Project Summary/Abstract: Precise control of synaptic development and connectivity is essential for normal brain functions. Defects in synaptic transmissions lead to the disruption of neuronal circuits, which are the underlying cause of various neuropsychiatric diseases. To understand the in vivo functions of key synaptic regulatory proteins, we have conducted studies on a new mouse model for 14-3-3, which is a family of brain-rich proteins implicated in synaptic functions and genetically linked to schizophrenia. We found that inhibition of 14-3-3 functions in the mouse brain impairs synaptic transmission, and causes a variety of behavioral deficits that correspond to the core endophenotypes of established schizophrenia mouse models. We further identified the NMDA receptor as one of the potential targets of 14-3-3 signaling at excitatory synapses in forebrain neurons.
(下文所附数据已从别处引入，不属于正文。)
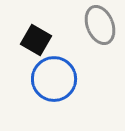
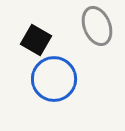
gray ellipse: moved 3 px left, 1 px down
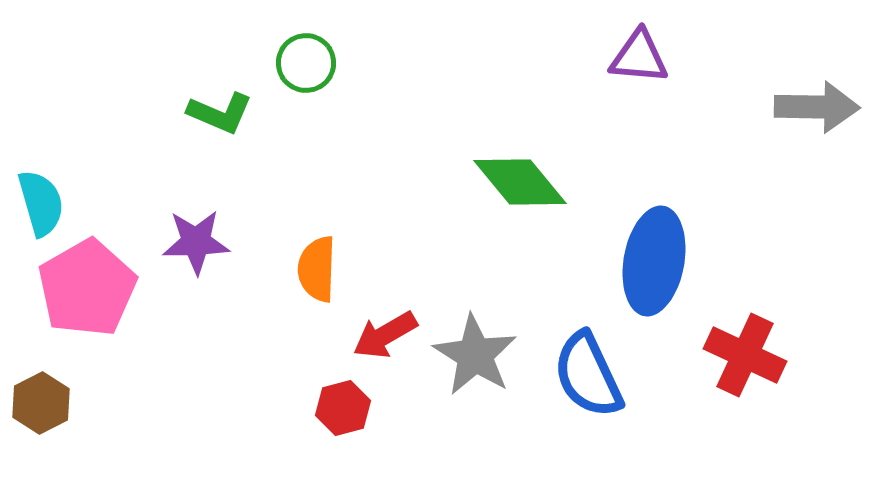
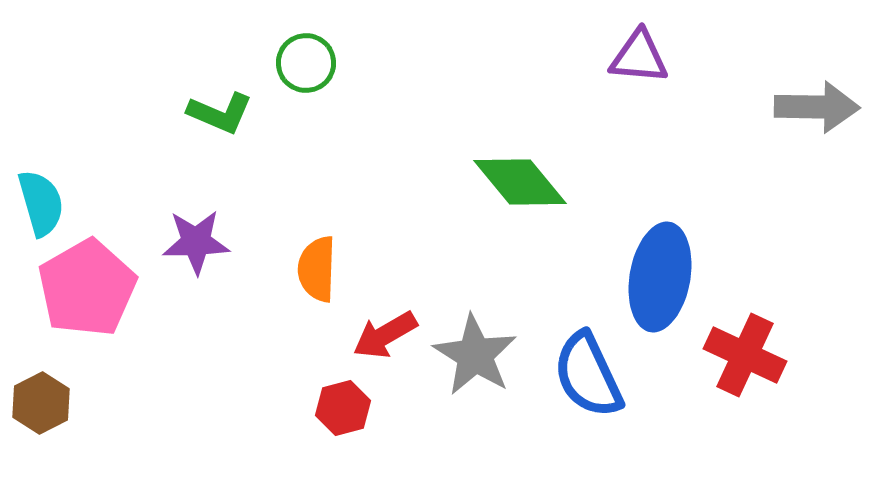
blue ellipse: moved 6 px right, 16 px down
These findings are exciting and suggest that mouse models of 14-3-3 dysfunction may provide unique tools to elucidate synaptic mechanisms underlying the development of schizophrenia-associated behaviors. In this proposal, we will 1) develop more precise animal models to define the brain regional- and developmental- specific contributions of 14-3-3 dysfunctions to behavioral deficits; 2) determine the impact of 14-3-3 dysfunctions on neuronal excitability, synaptic physiology and synchronized network activity in the mouse brain; and 3) delineate the cellular and molecular mechanisms underlying 14-3-3-dependent regulation of synaptic NMDA receptors. This research encompasses expertise, strength and existing resources in our three laboratories. Results from this study will significantly advance our understanding on the synaptic functions of 14-3-3 proteins and their role in mental disorders.

项目概要/摘要： 精确控制突触发育和连接对于正常的大脑功能至关重要。缺陷 突触传递导致神经元回路的中断，这是各种疾病的根本原因。 神经精神疾病为了了解关键突触调节蛋白的体内功能，我们 对14-3-3的一种新的小鼠模型进行了研究，这是一个涉及脑内丰富蛋白质家族， 突触功能和精神分裂症的遗传联系。我们发现，抑制14-3-3功能， 小鼠大脑损害突触传递，并导致各种行为缺陷，对应于 已建立的精神分裂症小鼠模型的核心内表型。我们进一步鉴定了NMDA受体， 在前脑神经元的兴奋性突触中14-3-3信号传导的潜在靶点之一。 这些发现令人兴奋，并表明14-3-3功能障碍的小鼠模型可能提供独特的工具， 阐明精神分裂症相关行为发展背后的突触机制。在这 我们将1）开发更精确的动物模型来定义大脑的区域和发育， 14-3-3功能障碍对行为缺陷的具体贡献; 2）确定14-3-3的影响 小鼠神经元兴奋性、突触生理学和同步网络活动的功能障碍 脑;和3）描绘14-3-3依赖性调节的细胞和分子机制， 突触NMDA受体。 这项研究涵盖了我们三个实验室的专业知识，实力和现有资源。结果 这项研究将大大推进我们对14-3-3蛋白的突触功能及其 在精神疾病中的作用。